À peine rentrée qu’il vit de la lumière dans la chambre de Mia. Son corps se raidissait et il referma la porte délicatement pour ne pas faire de bruit. Posant à l’entrée son sac et ses clés, il s’avança doucement vers la pièce. Il n’eut même pas besoin de l’appeler par son prénom pour la reconnaître. Bianca était dans son monde, avec sa musique : elle peignait avec une délicatesse qui lui était propre. Combien de fois Jack avait-il regardé sa petite soeur de coeur dessiner et s’exprimer ainsi ? Il ne saurait pas le dire. Doucement, sans faire de bruit, il s’installa sur le lit de sa fille et la regarda travailler donc. Comme à l’époque. Ce temps où tout semblait terne, mais où ils étaient au moins ensemble sous le même toit. Une période révolue qui manquait bien trop souvent à Jack. Quand il remarqua qu’elle fit une pause, il se racla la gorge pour signaler sa présence.

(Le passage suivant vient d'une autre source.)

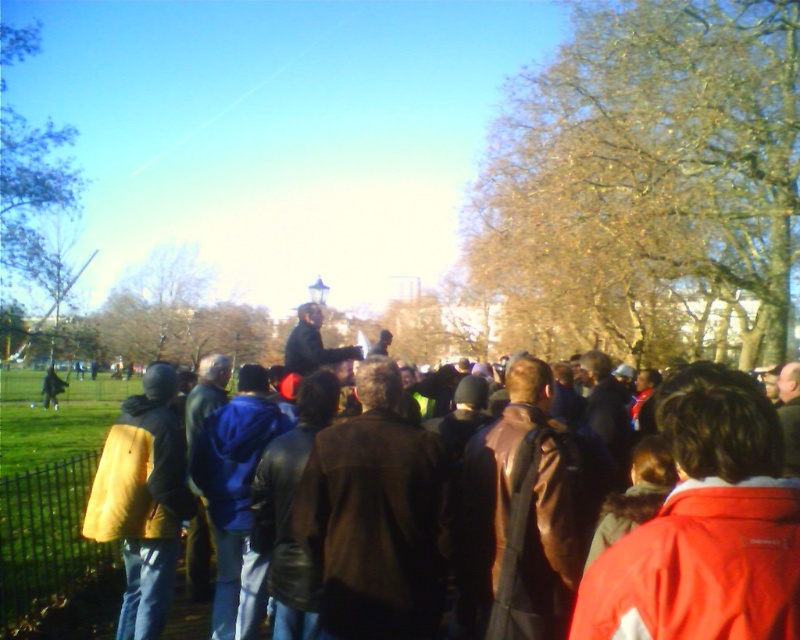 You are a photographer trying to capture a photo of the red jacket at center and yellow leather jacket at left. Since you want both subjects to be in focus, you need to know their heights. Which jacket is taller?

The red jacket at center is much taller than the yellow leather jacket at left, so you should adjust your camera settings to account for their different heights to ensure both are in focus.

You are standing at the point marked as point (772, 436) in the park. You want to take a photo of the crowd with your camera. The camera requires a minimum distance of 2 meters to focus properly. Can you capture a clear photo of the crowd from your current position?

The distance between point (772, 436) and the camera is 1.90 meters, which is less than the required 2 meters for proper focus. Therefore, you cannot capture a clear photo of the crowd from your current position.

You are a photographer standing in the park and want to capture a photo that includes both the red jacket at center and the green leafy tree at upper left. Given that your camera has a maximum zoom range of 20 meters, will you be able to fit both subjects into the frame without moving closer?

The red jacket at center is 27.11 meters away from the green leafy tree at upper left. Since the distance between them exceeds the camera maximum zoom range of 20 meters, you won not be able to fit both subjects into the frame without moving closer. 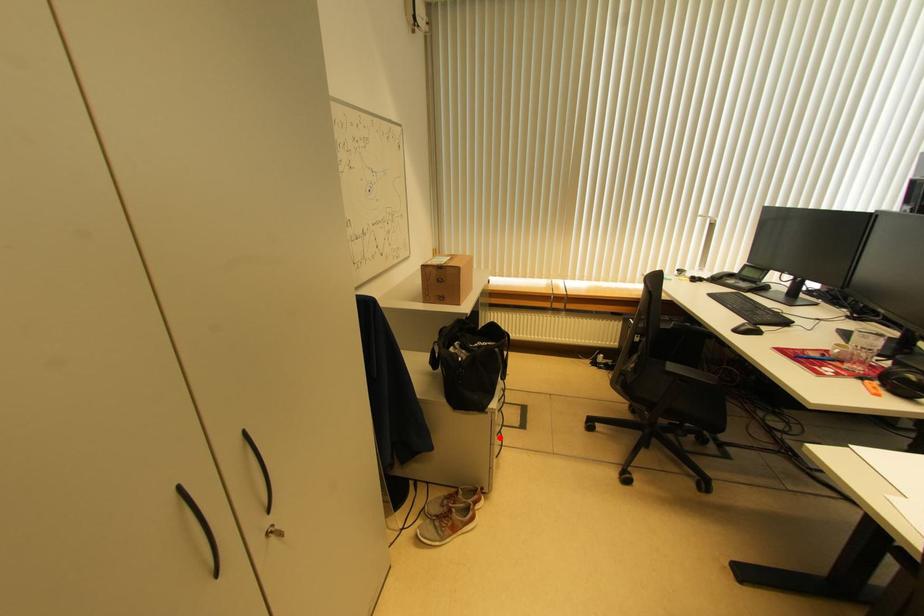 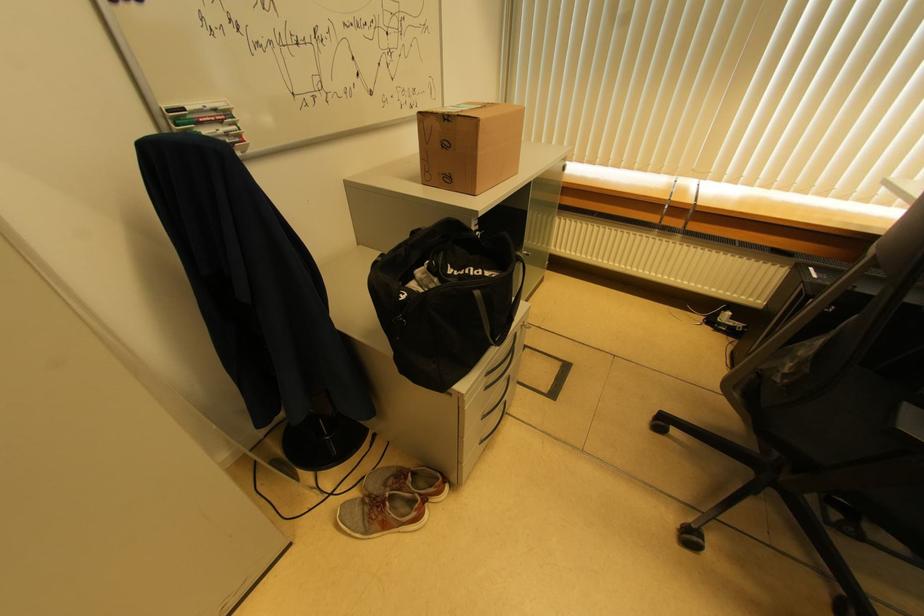 Find the pixel in the second image that matches the highlighted location in the first image.

(485, 419) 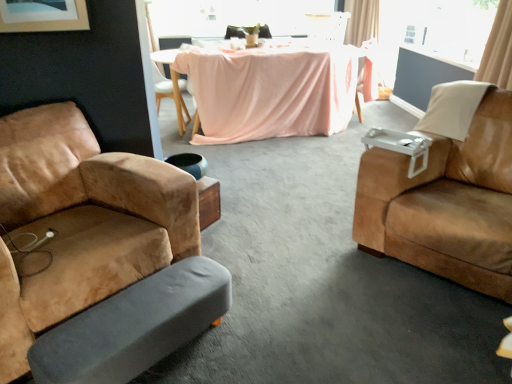 Question: Is suede tan armchair at left, arranged as the fourth chair when viewed from the back, looking in the opposite direction of matte pink fabric chair at center, which is the 1th chair in back-to-front order?

Choices:
 (A) yes
 (B) no

Answer: (B)

Question: Can matte pink fabric chair at center, which is the 1th chair in back-to-front order, be found inside suede tan armchair at left, the second chair when ordered from left to right?

Choices:
 (A) no
 (B) yes

Answer: (A)

Question: Can you confirm if suede tan armchair at left, placed as the 3th chair when sorted from right to left, is shorter than matte pink fabric chair at center, which is the 4th chair in left-to-right order?

Choices:
 (A) yes
 (B) no

Answer: (B)

Question: Does suede tan armchair at left, placed as the 3th chair when sorted from right to left, have a lesser width compared to matte pink fabric chair at center, which appears as the first chair when viewed from the right?

Choices:
 (A) no
 (B) yes

Answer: (A)

Question: Is suede tan armchair at left, arranged as the fourth chair when viewed from the back, bigger than matte pink fabric chair at center, which appears as the first chair when viewed from the right?

Choices:
 (A) yes
 (B) no

Answer: (A)

Question: Considering the relative sizes of suede tan armchair at left, the second chair when ordered from left to right, and matte pink fabric chair at center, arranged as the fourth chair when viewed from the front, in the image provided, is suede tan armchair at left, the second chair when ordered from left to right, smaller than matte pink fabric chair at center, arranged as the fourth chair when viewed from the front,?

Choices:
 (A) no
 (B) yes

Answer: (A)

Question: Is pink fabric-covered table at center wider than gray fabric footrest at lower left?

Choices:
 (A) no
 (B) yes

Answer: (B)

Question: Does pink fabric-covered table at center have a greater height compared to gray fabric footrest at lower left?

Choices:
 (A) no
 (B) yes

Answer: (B)

Question: Would you say pink fabric-covered table at center contains gray fabric footrest at lower left?

Choices:
 (A) no
 (B) yes

Answer: (A)

Question: Considering the relative sizes of pink fabric-covered table at center and gray fabric footrest at lower left in the image provided, is pink fabric-covered table at center thinner than gray fabric footrest at lower left?

Choices:
 (A) no
 (B) yes

Answer: (A)

Question: Can you confirm if pink fabric-covered table at center is shorter than gray fabric footrest at lower left?

Choices:
 (A) yes
 (B) no

Answer: (B)

Question: Can you confirm if pink fabric-covered table at center is smaller than gray fabric footrest at lower left?

Choices:
 (A) no
 (B) yes

Answer: (A)

Question: Is pink fabric-covered table at center completely or partially outside of white glossy armchair at upper center?

Choices:
 (A) yes
 (B) no

Answer: (A) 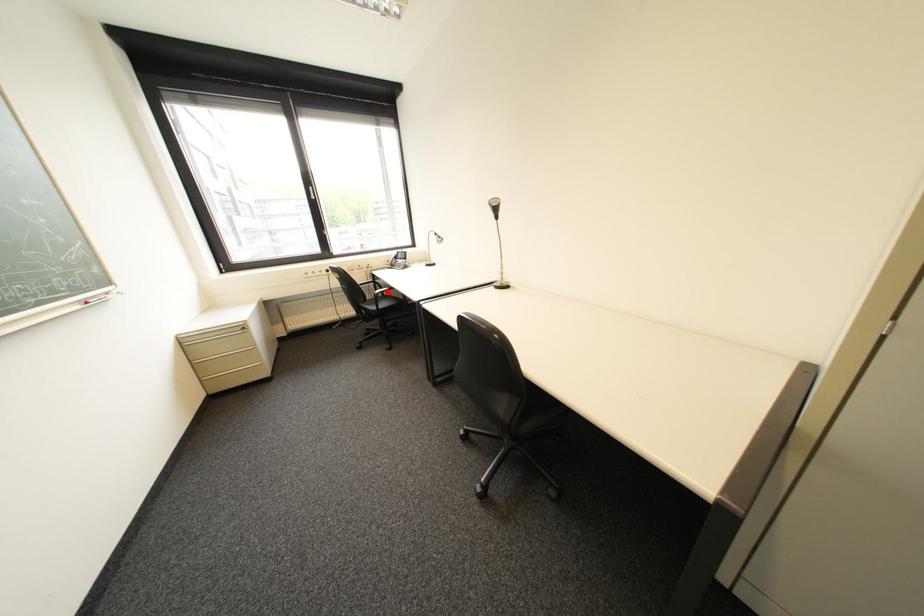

“Bonsoir Licorne Pailletée de mon coeur.” Un surnom qui lui donnait depuis qu’ils étaient enfants. Un sourire bienveillant et doux s’afficha sur son visage. De toute la bande, Bianca était bien la seule à ne jamais lui avoir pardonné d’être parti. Il ne lui en voulait pas. Il ne pouvait pas faire une telle chose. “C'est magnifique ce que tu fais. Tu es toujours aussi douée hein ? Je suis certain que tu te serais bien entendu avec Mia.” C’était vrai. “Tu as mangé ?”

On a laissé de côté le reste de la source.